Clifton Mooney's Polaroid Portraits

“The whole nudity thing is me exploring my sexuality, which goes back to being from West Texas,” Mr. Mooney said. “It was very much, like, ‘You’re gay, you’re bad, sex is not until marriage.’ Had I seen images of queer men being proud of their bodies, I think that would have made growing up a bit easier.”

His own images, with their nostalgically washed-out colors and carefully cropped bare body parts, often suggest something mischievous or macabre happening just beyond the prints’ chaste white borders. They feature scruff, torn tank tops and other accouterments of a nascent fashion trend that some in the industry call “sleazecore.”

So it wasn’t surprising when these images began spreading across the internet during the first lockdowns of the pandemic, particularly among other scared, horny, isolated gay men, many of whom started DMing the photographer to volunteer to have their own portraits taken.

Once it was safer to meet in person, Mr. Mooney began refining his aesthetic by capturing other (often fit, often tattooed) men in New York, making a few close friends along the way.

“A lot of my pictures are me going to somebody’s house, hanging out, drinking, smoking a little bit — and if they want to take their shirts off, that’s cool,” he said. “The intimacy of a Polaroid photograph is what makes it sexy, but it had become this kind of Urban Outfitters kid’s toy. A lot of people forget it’s a legitimate medium.”

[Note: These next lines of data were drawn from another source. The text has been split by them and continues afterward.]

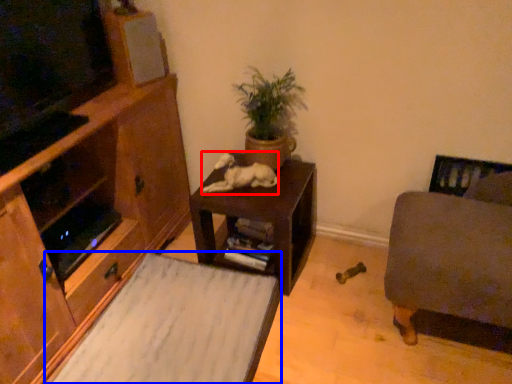 Question: Which point is closer to the camera, animal (highlighted by a red box) or plain (highlighted by a blue box)?

Choices:
 (A) animal
 (B) plain

Answer: (B) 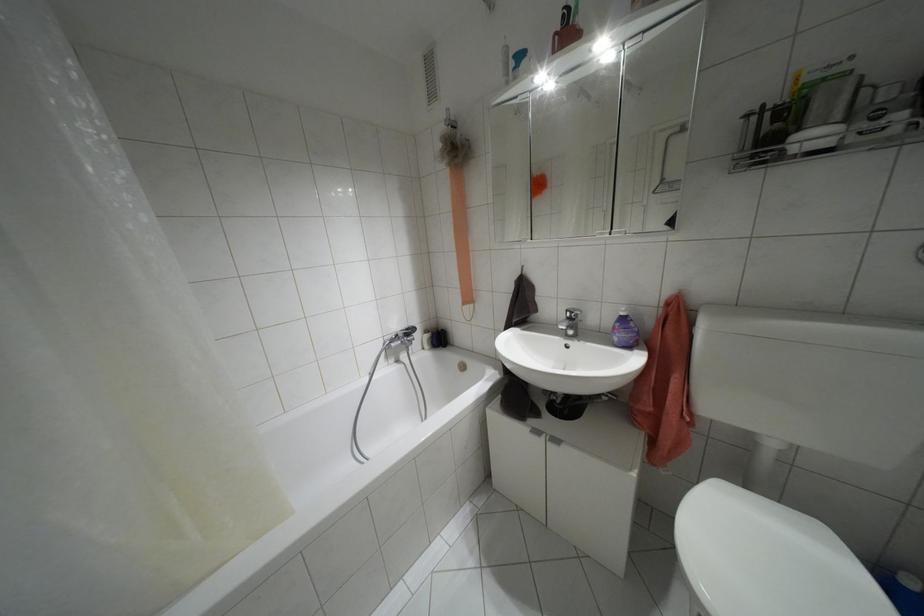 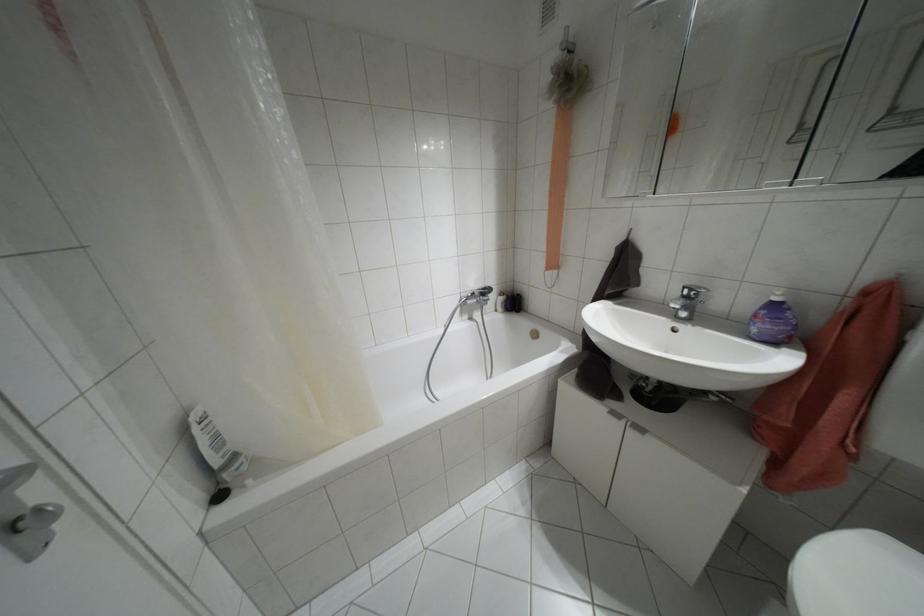 Question: Which direction would the cameraman need to move to produce the second image? Reply with the corresponding letter.

Choices:
 (A) Left
 (B) Right
 (C) Forward
 (D) Backward

Answer: (A)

Of course, there is a long artistic tradition, particularly in New York, of hot gay photographers chronicling their hot pals on Polaroid film, going back to Andy Warhol and his 1960s-era Superstars; Robert Mapplethorpe, with his S-and-M-suffused monochrome prints of the 1970s; Don Rodan, an influential photographer of the queer community in the same era; Peter Hujar, who chronicled the gritty East Village scene before dying, in 1987, from an AIDS-related illness, during a different pandemic; and Tom Bianchi, who for five decades has caught his beefcake buddies stripping down and canoodling in Manhattan, the Pines, Palm Springs and elsewhere.